Guide · AWS
MCP server on AWS
AWS offers three practical options for deploying MCP servers: ECS Fargate (persistent containers behind an Application Load Balancer), App Runner (managed container hosting with less configuration), and Lambda (serverless, but with fundamental limitations for MCP sessions). ECS Fargate is the right choice for production MCP servers that need session affinity, IAM-based credential access, and predictable performance. App Runner works well for simpler cases. Lambda works only for fully stateless, short-lived tool handlers.
TL;DR
Use ECS Fargate for production: define a task with your MCP server container, put an Application Load Balancer in front with target group stickiness enabled, use an IAM task role instead of hardcoded credentials, and store secrets in AWS Secrets Manager (not environment variables in the task definition). For simpler cases without custom networking requirements, App Runner auto-scales and manages the load balancer for you. Lambda is not suitable for MCP servers that maintain session state — use it only for stateless tool handlers with the same caveats as Vercel. Monitor the public ALB endpoint with AliveMCP for external protocol verification.
ECS Fargate task definition
A minimal ECS task definition for an MCP server:
{
"family": "mcp-server",
"networkMode": "awsvpc",
"requiresCompatibilities": ["FARGATE"],
"cpu": "256",
"memory": "512",
"executionRoleArn": "arn:aws:iam::ACCOUNT:role/ecsTaskExecutionRole",
"taskRoleArn": "arn:aws:iam::ACCOUNT:role/mcp-server-task-role",
"containerDefinitions": [
{
"name": "mcp-server",
"image": "ACCOUNT.dkr.ecr.REGION.amazonaws.com/mcp-server:latest",
"portMappings": [
{ "containerPort": 3000, "protocol": "tcp" }
],
"environment": [
{ "name": "NODE_ENV", "value": "production" },
{ "name": "PORT", "value": "3000" }
],
"secrets": [
{
"name": "DATABASE_URL",
"valueFrom": "arn:aws:secretsmanager:REGION:ACCOUNT:secret:mcp-server/database-url"
},
{
"name": "REDIS_URL",
"valueFrom": "arn:aws:secretsmanager:REGION:ACCOUNT:secret:mcp-server/redis-url"
}
],
"healthCheck": {
"command": ["CMD-SHELL", "curl -sf http://localhost:3000/healthz || exit 1"],
"interval": 15,
"timeout": 5,
"retries": 3,
"startPeriod": 20
},
"logConfiguration": {
"logDriver": "awslogs",
"options": {
"awslogs-group": "/ecs/mcp-server",
"awslogs-region": "us-east-1",
"awslogs-stream-prefix": "ecs"
}
},
"stopTimeout": 60
}
]
}
Key points: taskRoleArn grants permissions to your running container (e.g., S3 read, DynamoDB write) without hardcoded credentials — the container gets short-lived credentials from IMDS. executionRoleArn grants permissions to ECS to pull the image and read Secrets Manager values. secrets injects Secrets Manager values as environment variables at container start, with values never appearing in CloudTrail logs or the ECS console. stopTimeout: 60 gives the container 60 seconds to drain sessions after SIGTERM.
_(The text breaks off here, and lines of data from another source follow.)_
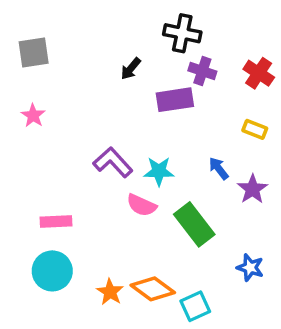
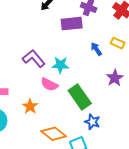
blue arrow: (219, 168) -> (96, 49), moved
blue star: (250, 268) -> (92, 122), moved
orange star: (110, 292) -> (30, 106), moved

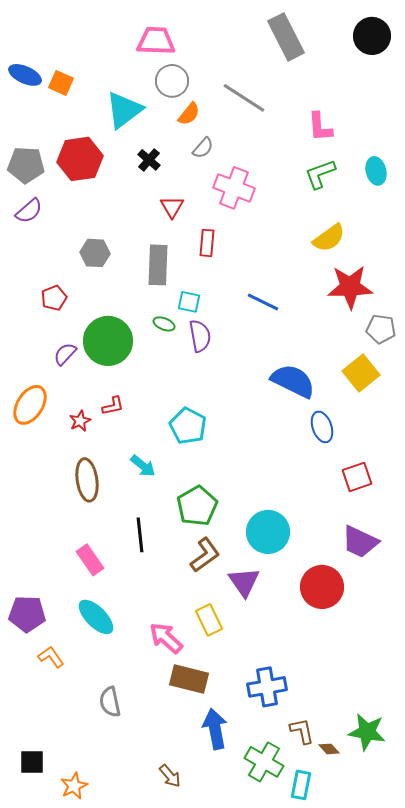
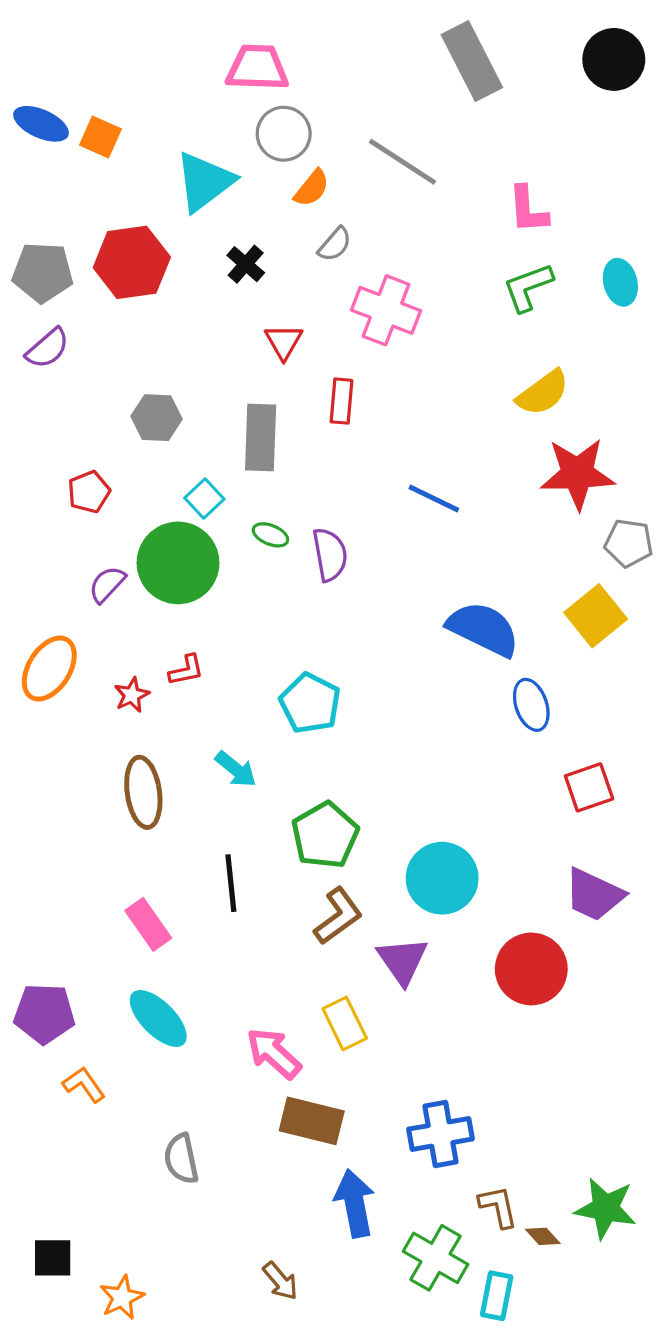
cyan square: (189, 302) -> (204, 499), moved, turned 35

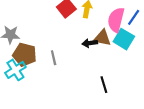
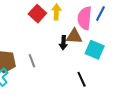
cyan square: (124, 39) -> (95, 50), moved
black arrow: (90, 43) -> (63, 43), turned -72

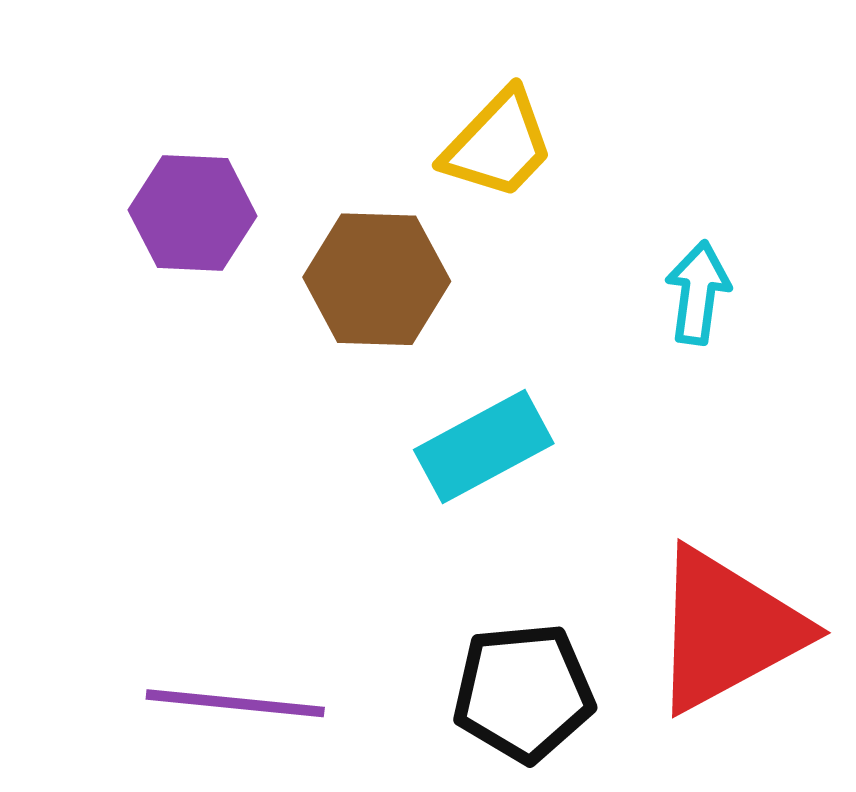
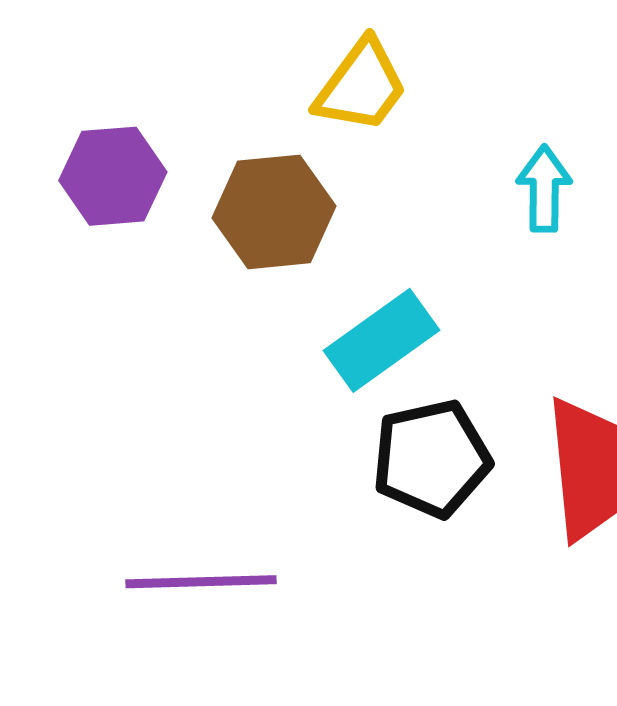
black pentagon: (523, 692) -> (431, 458), moved

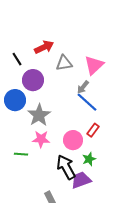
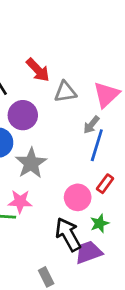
red arrow: (44, 47) -> (38, 70), turned 72
blue line: (87, 102) -> (97, 145), turned 65
pink star: (41, 139) -> (20, 202), moved

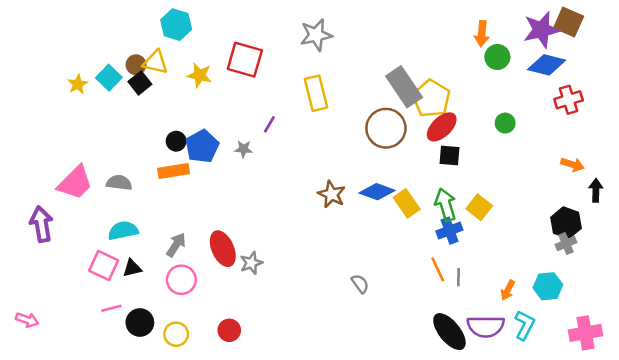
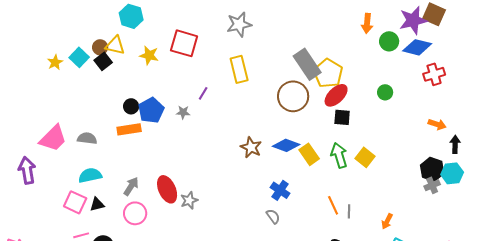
green circle: (497, 57) -> (389, 41), moved
blue cross: (449, 231) -> (280, 190), moved, turned -36
cyan hexagon: (548, 286) -> (452, 173), moved

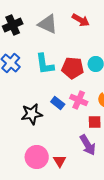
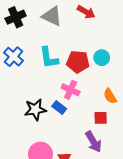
pink cross: (79, 100) -> (71, 90), moved
blue rectangle: (58, 103) -> (59, 107), moved

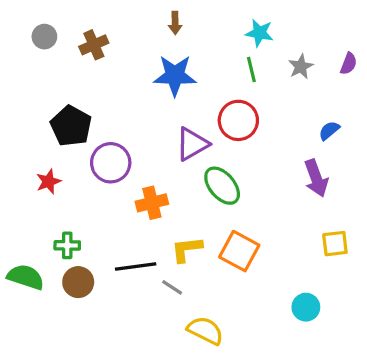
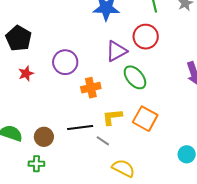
black pentagon: (71, 126) -> (19, 38), moved
green cross: (67, 245) -> (36, 164), moved

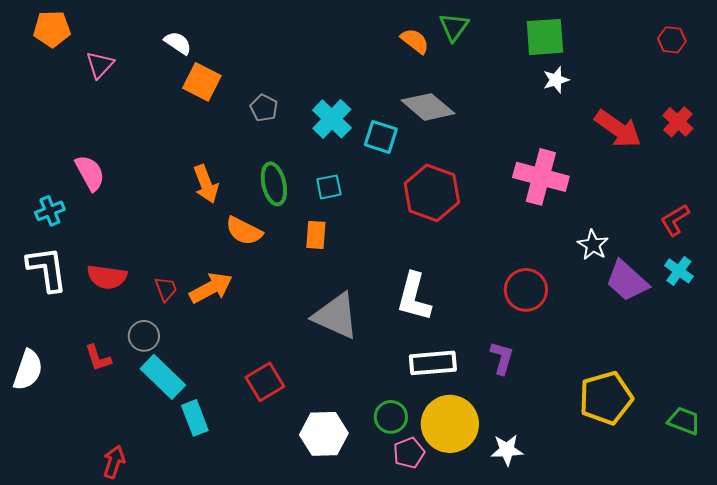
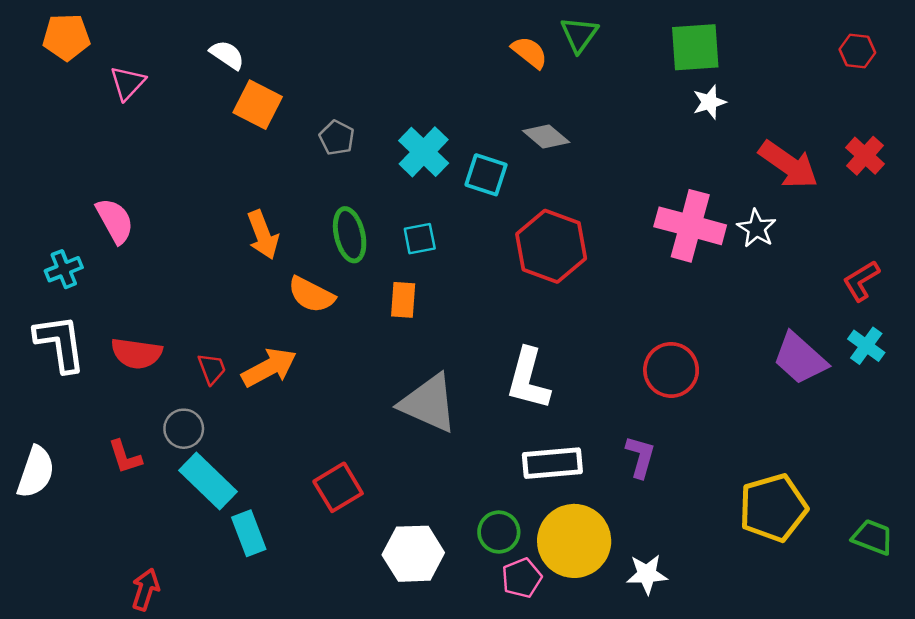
gray diamond: (428, 107) -> (546, 137), size x0.7
white star: (593, 245) -> (757, 228), moved

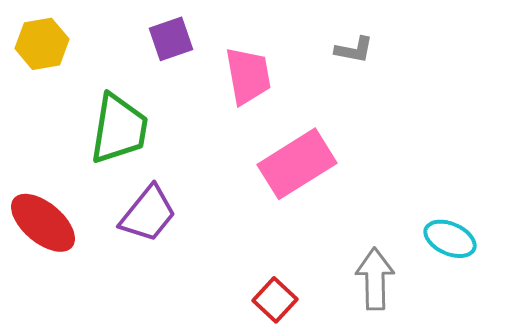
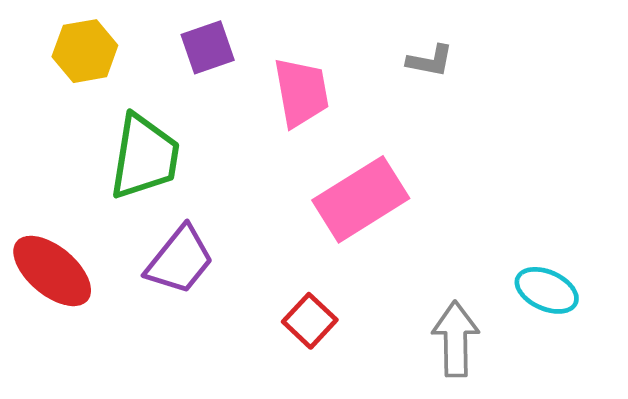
yellow hexagon: (42, 44) -> (85, 51), moved
red square: (275, 300) -> (310, 321), moved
IAM task role — no hardcoded credentials
The taskRoleArn grants AWS permissions to your running MCP server without hardcoded access keys. Create a task role with least-privilege permissions:
{
"Version": "2012-10-17",
"Statement": [
{
"Effect": "Allow",
"Action": [
"s3:GetObject",
"s3:PutObject"
],
"Resource": "arn:aws:s3:::my-mcp-bucket/*"
},
{
"Effect": "Allow",
"Action": [
"secretsmanager:GetSecretValue"
],
"Resource": "arn:aws:secretsmanager:*:*:secret:mcp-server/*"
}
]
}
In your Node.js code, the AWS SDK automatically picks up task role credentials from IMDS — no configuration needed:
import { S3Client, GetObjectCommand } from '@aws-sdk/client-s3';
// No credentials needed — SDK gets them from IMDS via task role
const s3 = new S3Client({ region: 'us-east-1' });
server.tool('get-document', { key: z.string() }, async ({ key }) => {
const cmd = new GetObjectCommand({ Bucket: 'my-mcp-bucket', Key: key });
const response = await s3.send(cmd);
const body = await response.Body?.transformToString();
return { content: [{ type: 'text', text: body ?? '' }] };
});
Application Load Balancer with session stickiness
For MCP servers that maintain per-session in-memory state, configure ALB target group stickiness so requests from the same session always route to the same ECS task:
# AWS CLI — enable stickiness on the target group
aws elbv2 modify-target-group-attributes \
--target-group-arn arn:aws:elasticloadbalancing:... \
--attributes \
Key=stickiness.enabled,Value=true \
Key=stickiness.type,Value=lb_cookie \
Key=stickiness.lb_cookie.duration_seconds,Value=3600
The ALB sets a cookie (AWSALB) on the first response. Subsequent requests from the same client include this cookie, and the ALB routes them to the same target. Session duration should match the longest expected MCP session — 3600 seconds (1 hour) is a reasonable default.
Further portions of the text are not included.